Hans-Jürgen Gaugl www.lassunsreden.at

In den letzten Tagen hat ein Phänomen gut sichtbar die Menschheit in ihren Bann gezogen: die Pokémons sind wieder unter uns. Was ab 1996 zunächst jenes Spiel war, das mit mehreren Editionen vor allem Kinder und Jugendliche in ihren Bann gezogen hat und den Nintendo zum wohl weit verbreitetsten Geschenkewunsch hat werden lassen, erlebt eine Renaissance. Wobei diesmal offenbar auch jene Generationen befallen wurden, welche den Funktionsreichtum ihres Smartphones zuvor als unbeachtet gegeben angesehen haben.

Dass es bei diesem Spiel darum geht, diverse Phantasiewesen mit Pokébällen einzufangen, sie fein säuberlich in einem Pokédex zu katalogisieren und nach Möglichkeit mit Spezialfutter, den jeweiligen Bonbons und Sternenstaub, weiterzuentwickeln, muss wohl niemandem mehr erklärt werden. In Arenen besteht die Möglichkeit, sich zu messen mit den eingefangenen Pokémons anderer Spielerinnen und Spielern und an Pokéstationen besteht die Möglichkeit, diverse nützliche Utensilien wie Pokébälle einzusammeln.

Die Besonderheit der aktuellen Neuauflage dieses Spiels: es wird Google-Maps als Spielfeld genutzt. Das bedeutet, dass die Menschen nicht bloß vor ihrer Spielkonsole sitzend Phantasiestädte wie einst Lavandia durchstöbern. Nein, die reale Welt mit seinem Straßennetz dient als große Spielewelt, in welcher man sich mit seinem Charakter bewegt. Und hinter jedem Hauseingang, an jeder Kreuzung kann ein seltenes Pokémon sitzen – darauf wartend, eingefangen zu werden. Ja sogar auf der Schulter des Gegenübers in der Straßenbahn kann eines der Phantasiewesen sitzen.
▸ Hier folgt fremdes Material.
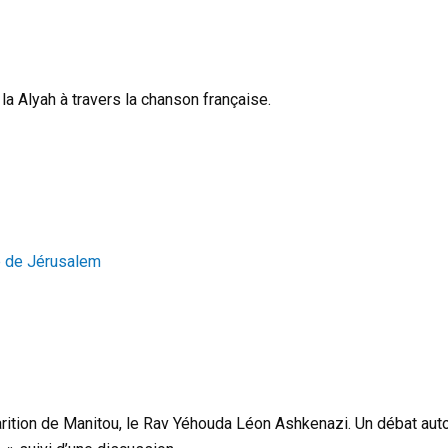
 la Alyah à travers la chanson française.
e de Jérusalem
parition de Manitou, le Rav Yéhouda Léon Ashkenazi. Un débat aut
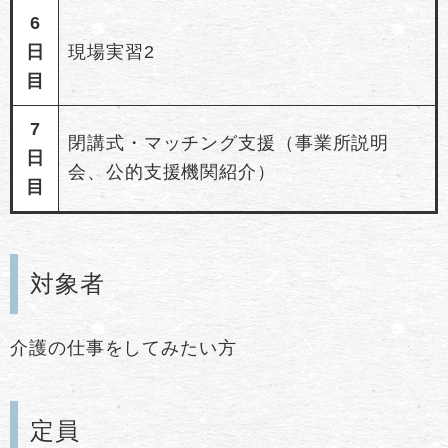
6
日
現場実習2
目
7
閉講式・マッチング支援（事業所説明
日
会、公的支援機関紹介）
目
対象者
介護の仕事をしてみたい方
定員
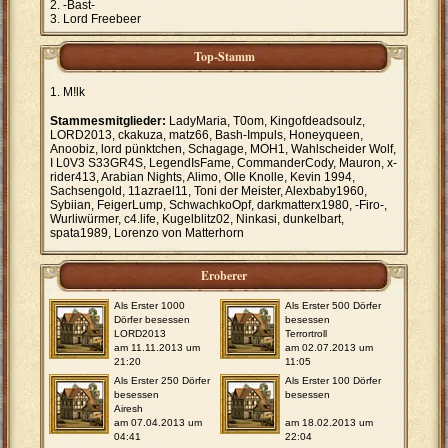
-Bast-
Lord Freebeer
Top-Stamm
M!lk
Stammesmitglieder:
LadyMaria, T0om, Kingofdeadsoulz,
LORD2013, ckakuza, matz66, Bash-Impuls, Honeyqueen,
Anoobiz, lord pünktchen, Schagage, MOH1, Wahlscheider Wolf,
I L0V3 S33GR4S, LegendIsFame, CommanderCody, Mauron, x-
rider413, Arabian Nights, Alimo, Olle Knolle, Kevin 1994,
Sachsengold, 11azrael11, Toni der Meister, Alexbaby1960,
Sybiian, FeigerLump, SchwachkoOpf, darkmatterx1980, -Firo-,
Wurliwürmer, c4.life, Kugelblitz02, Ninkasi, dunkelbart,
spata1989, Lorenzo von Matterhorn
Eroberer
Als Erster 1000
Als Erster 500 Dörfer
Dörfer besessen
besessen
LORD2013
Terrortroll
am 11.11.2013 um
am 02.07.2013 um
21:20
11:05
Als Erster 250 Dörfer
Als Erster 100 Dörfer
besessen
besessen
Airesh
am 07.04.2013 um
am 18.02.2013 um
04:41
22:04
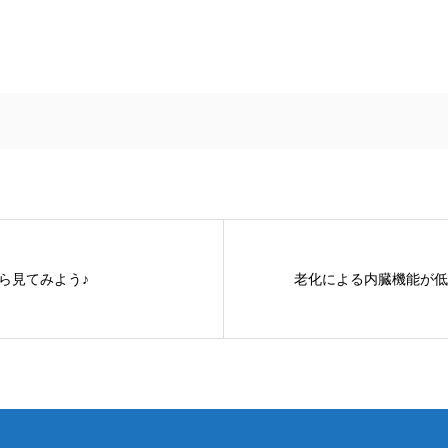
ら見てみよう♪
老化による内臓機能が低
Was dann zu merkwürdig anmutenden Situationen führen kann, dass die Spielerinnen und Spieler hektisch am Display des hochgehaltenen Smartphones wischend in unvermuteten Jubel oder auch einen Wutausbruch verfallen. Mitten auf einer Straßenkreuzung. Oder auch im Restaurant.

Sagenhafte 3 Milliarden Euro soll dieses Spiel, dass grundsätzlich gratis downgeloadet und gespielt werden kann, alleine bei Apple in die Kassen spülen. Da davon ausgegangen wird, dass diverse Utensilien nicht nur an Pokéstationen eingesammelt, sondern auch gekauft werden. Oder in die raschere Entwicklung eines Lieblingsphantasiewesens investiert wird. Aber auch andere Wirtschaftszweige freuen sich: nachdem das Spiel ununterbrochen die Landkarte des Ortes herunterlädt, an welchem man sich gerade aufhält, die Handykamera standardmäßig die Umgebung bei der Begegnung mit einem Pokémon erfasst und auch das GPS-Signal wie auch eine Internetverbindung ununterbrochen abgefragt werden vom Handy, ist das Spiel ein ziemlicher Ressourcenfresser. Längst haben Elektromärkte reagiert und bieten bereits vorgeladene Reserveakkus an.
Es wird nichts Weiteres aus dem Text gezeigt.